La respuesta de Un tal Fredo
Ante la ola de críticas, Alfredo Cantú Villarreal respondió a través de redes sociales. En un mensaje que se volvió viral, rechazó las acusaciones y aseguró que la clausura no está relacionada con su evento.
“No clausuraron por mí”, afirmó el influencer, quien también minimizó el impacto de su celebración. Según explicó, durante su estancia solo realizaron actividades como uso de kayaks y ejercicio fuera del río.
En el mismo mensaje, defendió su postura con una frase que encendió aún más la conversación digital: invitó a sus detractores a acercarse a la naturaleza “aunque no te haya gustado mi boda”.

Debate en redes y presión ambiental
La polémica abrió un nuevo debate sobre el impacto del turismo impulsado por influencers en zonas protegidas. Mientras algunos usuarios cuestionan la falta de regulación en este tipo de eventos, otros consideran que existe una reacción desproporcionada hacia el creador de contenido.

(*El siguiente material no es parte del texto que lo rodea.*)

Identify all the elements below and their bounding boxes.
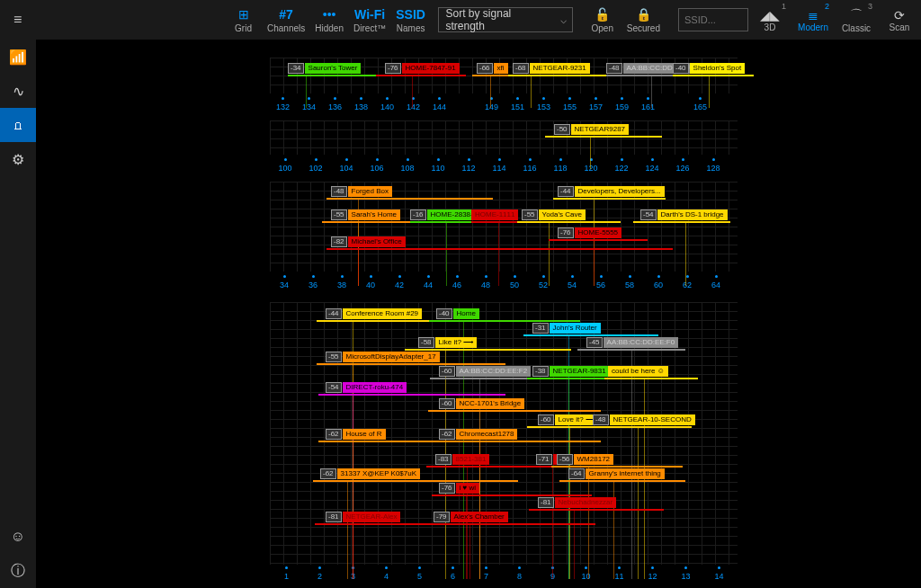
signal-badge: -62: [439, 429, 455, 440]
network-entry[interactable]: -82Michael's Office: [331, 236, 421, 247]
network-entry[interactable]: -58Like it? ⟶: [418, 336, 481, 348]
network-entry[interactable]: -56WM28172: [557, 453, 620, 465]
network-entry[interactable]: -66xfi: [477, 62, 504, 74]
rail-signal[interactable]: 📶: [0, 40, 36, 74]
network-entry[interactable]: -81Nebuchadnezzar: [538, 496, 623, 508]
network-entry[interactable]: -54Darth's DS-1 bridge: [640, 209, 744, 220]
signal-badge: -66: [477, 63, 493, 74]
network-entry[interactable]: -45AA:BB:CC:DD:EE:F0: [586, 336, 681, 348]
frequency-band: 1234567891011121314-44Conference Room #2…: [36, 302, 921, 581]
network-entry[interactable]: -44Conference Room #29: [326, 307, 443, 319]
network-entry[interactable]: -48Forged Box: [331, 185, 403, 197]
network-entry[interactable]: -60AA:BB:CC:DD:EE:F2: [439, 365, 533, 377]
network-entry[interactable]: -31John's Router: [532, 322, 613, 334]
network-name: 8521-381: [452, 454, 490, 465]
axis-tick: 12: [636, 566, 669, 581]
network-name: Yoda's Cave: [539, 209, 586, 220]
network-entry[interactable]: -44Developers, Developers...: [558, 185, 684, 197]
channel-axis: 1234567891011121314: [270, 566, 736, 581]
network-name: HOME-1111: [471, 209, 518, 220]
axis-tick: 1: [270, 566, 303, 581]
network-name: Conference Room #29: [343, 308, 423, 319]
signal-badge: -16: [410, 209, 426, 220]
axis-tick: 2: [303, 566, 336, 581]
hidden-button[interactable]: ••• Hidden: [310, 0, 349, 40]
axis-tick: 8: [503, 566, 536, 581]
rail-info[interactable]: ⓘ: [0, 554, 36, 588]
signal-badge: -60: [439, 366, 455, 377]
open-filter[interactable]: 🔓 Open: [584, 0, 621, 40]
network-name: could be here ☺: [608, 366, 668, 377]
rail-wave[interactable]: ∿: [0, 74, 36, 108]
axis-tick: 102: [300, 158, 331, 173]
network-entry[interactable]: -68NETGEAR-9231: [513, 62, 594, 74]
network-entry[interactable]: -60NCC-1701's Bridge: [439, 397, 533, 409]
network-entry[interactable]: -79Alex's Chamber: [434, 511, 519, 522]
secured-filter[interactable]: 🔒 Secured: [621, 0, 666, 40]
network-name: Sarah's Home: [348, 209, 400, 220]
classic-icon: ⌒: [850, 7, 863, 23]
axis-tick: 149: [478, 97, 505, 111]
classic-view-button[interactable]: 3 ⌒ Classic: [835, 0, 878, 40]
network-entry[interactable]: -54DIRECT-roku-474: [326, 381, 420, 393]
axis-tick: 60: [644, 275, 673, 290]
3d-view-button[interactable]: 1 ◢◣ 3D: [748, 0, 791, 40]
network-name: NETGEAR-Alex: [343, 512, 401, 522]
sort-dropdown[interactable]: Sort by signal strength: [438, 7, 573, 32]
axis-tick: 100: [270, 158, 300, 173]
hamburger-menu[interactable]: ≡: [0, 0, 36, 40]
network-entry[interactable]: -40Sheldon's Spot: [673, 62, 754, 74]
ssid-names-button[interactable]: SSID Names: [391, 0, 431, 40]
network-entry[interactable]: -81NETGEAR-Alex: [326, 511, 407, 522]
network-entry[interactable]: -76HOME-7847-91: [385, 62, 475, 74]
modern-view-button[interactable]: 2 ≣ Modern: [791, 0, 835, 40]
signal-badge: -81: [538, 497, 554, 508]
network-entry[interactable]: -50NETGEAR9287: [554, 123, 639, 135]
network-entry[interactable]: -38NETGEAR-9831: [532, 365, 613, 377]
axis-tick: 144: [426, 97, 452, 111]
ssid-search-input[interactable]: [678, 8, 748, 31]
signal-badge: -40: [436, 308, 452, 319]
axis-tick: 62: [673, 275, 702, 290]
network-entry[interactable]: -62Chromecast1278: [439, 428, 533, 440]
axis-tick: 108: [392, 158, 423, 173]
network-entry[interactable]: could be here ☺: [608, 365, 689, 377]
network-entry[interactable]: -55Yoda's Cave: [522, 209, 594, 220]
axis-tick: 104: [331, 158, 362, 173]
network-entry[interactable]: -62House of R: [326, 428, 398, 440]
network-entry[interactable]: -64Granny's internet thing: [568, 468, 685, 479]
network-name: NCC-1701's Bridge: [456, 398, 525, 409]
network-name: NETGEAR-9231: [530, 63, 590, 74]
network-entry[interactable]: -48NETGEAR-10-SECOND: [593, 414, 705, 425]
axis-tick: 136: [322, 97, 348, 111]
axis-tick: 48: [471, 275, 500, 290]
network-entry[interactable]: -6231337 X@KEP K0$7uK: [320, 468, 433, 479]
axis-tick: 134: [296, 97, 322, 111]
rail-settings[interactable]: ⚙: [0, 142, 36, 176]
network-name: Sheldon's Spot: [690, 63, 746, 74]
scan-button[interactable]: ⟳ Scan: [878, 0, 921, 40]
network-entry[interactable]: -34Sauron's Tower: [288, 62, 378, 74]
signal-badge: -64: [568, 468, 585, 479]
network-entry[interactable]: -838521-381: [435, 453, 494, 465]
axis-tick: 52: [529, 275, 558, 290]
3d-icon: ◢◣: [760, 8, 780, 22]
channels-button[interactable]: #7 Channels: [263, 0, 310, 40]
network-entry[interactable]: -40Home: [436, 307, 486, 319]
network-entry[interactable]: -55MicrosoftDisplayAdapter_17: [326, 351, 465, 362]
rail-spectrum[interactable]: ⩍: [0, 108, 36, 142]
network-name: i ♥ wi: [456, 483, 480, 494]
network-name: AA:BB:CC:DD:EE:F2: [456, 366, 532, 377]
channel-axis: 1321341361381401421441491511531551571591…: [270, 97, 713, 111]
axis-tick: 132: [270, 97, 296, 111]
network-entry[interactable]: -76HOME-5555: [558, 227, 630, 238]
network-entry[interactable]: -76i ♥ wi: [439, 482, 484, 494]
axis-tick: 13: [669, 566, 702, 581]
wifi-direct-button[interactable]: Wi-Fi Direct™: [349, 0, 391, 40]
network-name: Alex's Chamber: [451, 512, 508, 522]
rail-feedback[interactable]: ☺: [0, 520, 36, 554]
frequency-band: 1001021041061081101121141161181201221241…: [36, 120, 921, 173]
network-entry[interactable]: -55Sarah's Home: [331, 209, 412, 220]
signal-badge: -38: [532, 366, 549, 377]
grid-button[interactable]: ⊞ Grid: [225, 0, 263, 40]
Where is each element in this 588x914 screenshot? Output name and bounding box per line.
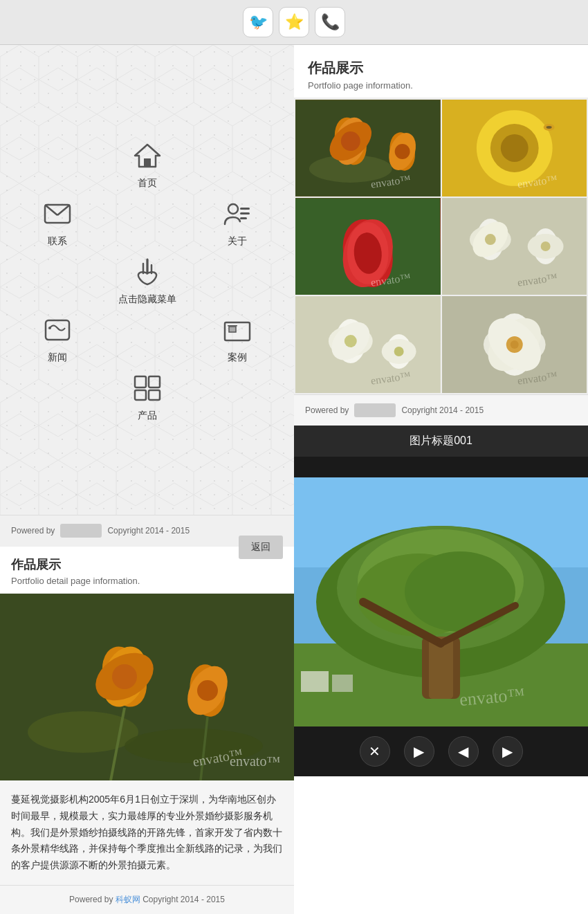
menu-item-cases[interactable]: 案例 bbox=[220, 313, 255, 364]
right-copyright: Copyright 2014 - 2015 bbox=[401, 405, 484, 415]
svg-rect-17 bbox=[135, 376, 146, 387]
photo-thumb-2[interactable]: envato™ bbox=[442, 100, 587, 196]
copyright-bottom: Copyright 2014 - 2015 bbox=[143, 895, 225, 904]
right-footer: Powered by Copyright 2014 - 2015 bbox=[294, 394, 588, 426]
photo-thumb-6[interactable]: envato™ bbox=[442, 296, 587, 393]
hand-icon bbox=[130, 255, 165, 289]
right-powered-by: Powered by bbox=[305, 405, 349, 415]
news-label: 新闻 bbox=[48, 351, 67, 364]
hidden-label: 点击隐藏菜单 bbox=[118, 293, 176, 306]
main-content: 首页 联系 bbox=[0, 45, 588, 914]
svg-point-64 bbox=[540, 241, 550, 251]
svg-point-47 bbox=[500, 134, 528, 162]
svg-rect-7 bbox=[240, 212, 250, 214]
svg-rect-20 bbox=[149, 390, 160, 400]
svg-rect-8 bbox=[240, 217, 247, 219]
menu-item-contact[interactable]: 联系 bbox=[40, 196, 75, 248]
svg-rect-96 bbox=[332, 675, 353, 692]
right-subtitle: Portfolio page information. bbox=[308, 80, 574, 91]
menu-grid: 首页 联系 bbox=[2, 118, 293, 443]
svg-point-61 bbox=[484, 234, 495, 245]
svg-point-13 bbox=[48, 327, 51, 329]
phone-button[interactable]: 📞 bbox=[315, 7, 345, 37]
menu-item-hidden[interactable]: 点击隐藏菜单 bbox=[118, 255, 176, 306]
svg-point-73 bbox=[394, 347, 404, 356]
right-top: 作品展示 Portfolio page information. bbox=[294, 45, 588, 98]
play-control-button[interactable]: ▶ bbox=[404, 736, 434, 767]
back-button[interactable]: 返回 bbox=[239, 536, 283, 559]
brand-name: 科蚁网 bbox=[116, 895, 140, 904]
svg-point-81 bbox=[510, 340, 518, 349]
photo-thumb-4[interactable]: envato™ bbox=[442, 198, 587, 295]
portfolio-detail-subtitle: Portfolio detail page information. bbox=[11, 576, 283, 586]
about-label: 关于 bbox=[228, 235, 247, 248]
menu-item-product[interactable]: 产品 bbox=[130, 371, 165, 422]
powered-logo bbox=[60, 524, 102, 538]
photo-thumb-1[interactable]: envato™ bbox=[295, 100, 441, 196]
image-detail-panel: 图片标题001 bbox=[294, 426, 588, 776]
image-detail-image: envato™ bbox=[294, 477, 588, 726]
cases-label: 案例 bbox=[228, 351, 247, 364]
svg-line-4 bbox=[57, 205, 70, 215]
portfolio-section: 返回 作品展示 Portfolio detail page informatio… bbox=[0, 546, 294, 593]
svg-point-30 bbox=[197, 680, 218, 701]
svg-rect-18 bbox=[149, 376, 160, 387]
left-panel: 首页 联系 bbox=[0, 45, 294, 914]
menu-item-news[interactable]: 新闻 bbox=[40, 313, 75, 364]
about-icon bbox=[220, 196, 255, 231]
detail-text: 蔓延视觉摄影机构2005年6月1日创立于深圳，为华南地区创办时间最早，规模最大，… bbox=[0, 780, 294, 885]
menu-item-about[interactable]: 关于 bbox=[220, 196, 255, 248]
hex-menu: 首页 联系 bbox=[0, 45, 294, 515]
svg-point-42 bbox=[395, 144, 410, 159]
menu-item-home[interactable]: 首页 bbox=[130, 138, 165, 190]
home-icon bbox=[130, 138, 165, 173]
image-detail-title: 图片标题001 bbox=[294, 426, 588, 457]
product-icon bbox=[130, 371, 165, 405]
cases-icon bbox=[220, 313, 255, 347]
svg-rect-95 bbox=[301, 671, 329, 692]
contact-icon bbox=[40, 196, 75, 231]
product-label: 产品 bbox=[138, 410, 157, 422]
close-control-button[interactable]: ✕ bbox=[360, 736, 390, 767]
right-title: 作品展示 bbox=[308, 59, 574, 77]
news-icon bbox=[40, 313, 75, 347]
star-button[interactable]: ⭐ bbox=[279, 7, 309, 37]
weibo-button[interactable]: 🐦 bbox=[243, 7, 273, 37]
home-label: 首页 bbox=[138, 177, 157, 190]
top-bar: 🐦 ⭐ 📞 bbox=[0, 0, 588, 45]
svg-rect-34 bbox=[295, 100, 441, 196]
next-control-button[interactable]: ▶ bbox=[493, 736, 523, 767]
svg-point-27 bbox=[112, 664, 137, 689]
prev-control-button[interactable]: ◀ bbox=[448, 736, 479, 767]
svg-point-39 bbox=[341, 131, 360, 151]
svg-rect-12 bbox=[46, 320, 69, 340]
svg-rect-1 bbox=[144, 158, 151, 167]
svg-rect-6 bbox=[240, 208, 250, 210]
photo-grid: envato™ envato™ bbox=[294, 98, 588, 394]
svg-point-70 bbox=[344, 335, 357, 347]
image-detail-desc bbox=[294, 457, 588, 477]
powered-by-bottom: Powered by bbox=[69, 895, 113, 904]
copyright-label: Copyright 2014 - 2015 bbox=[107, 526, 190, 536]
svg-rect-57 bbox=[442, 198, 587, 295]
right-panel: 作品展示 Portfolio page information. envato™ bbox=[294, 45, 588, 914]
svg-rect-16 bbox=[228, 325, 237, 327]
svg-rect-19 bbox=[135, 390, 146, 400]
svg-point-5 bbox=[228, 204, 238, 214]
svg-rect-15 bbox=[229, 327, 236, 332]
detail-flower-image: envato™ bbox=[0, 594, 294, 780]
left-bottom-footer: Powered by 科蚁网 Copyright 2014 - 2015 bbox=[0, 885, 294, 914]
svg-line-3 bbox=[45, 205, 57, 215]
powered-by-label: Powered by bbox=[11, 526, 55, 536]
right-powered-logo bbox=[354, 403, 396, 417]
image-controls: ✕ ▶ ◀ ▶ bbox=[294, 726, 588, 776]
svg-point-49 bbox=[546, 126, 551, 129]
photo-thumb-5[interactable]: envato™ bbox=[295, 296, 441, 393]
contact-label: 联系 bbox=[48, 235, 67, 248]
detail-image-section: envato™ bbox=[0, 593, 294, 780]
photo-thumb-3[interactable]: envato™ bbox=[295, 198, 441, 295]
svg-point-90 bbox=[405, 551, 515, 632]
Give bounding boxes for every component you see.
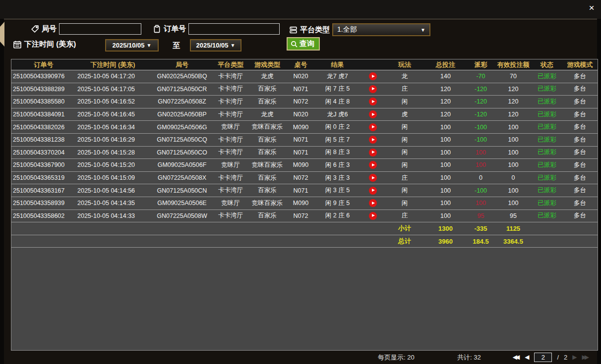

Por ahora, las autoridades mantienen restricciones en ciertas áreas de Cuatro Ciénegas, uno de los ecosistemas más valiosos de México por su biodiversidad única.
El caso continúa en desarrollo y pone en el foco la responsabilidad de figuras públicas en espacios naturales protegidos. La discusión no solo gira en torno a una boda, sino al equilibrio entre promoción turística, conservación ambiental y cumplimiento de la ley.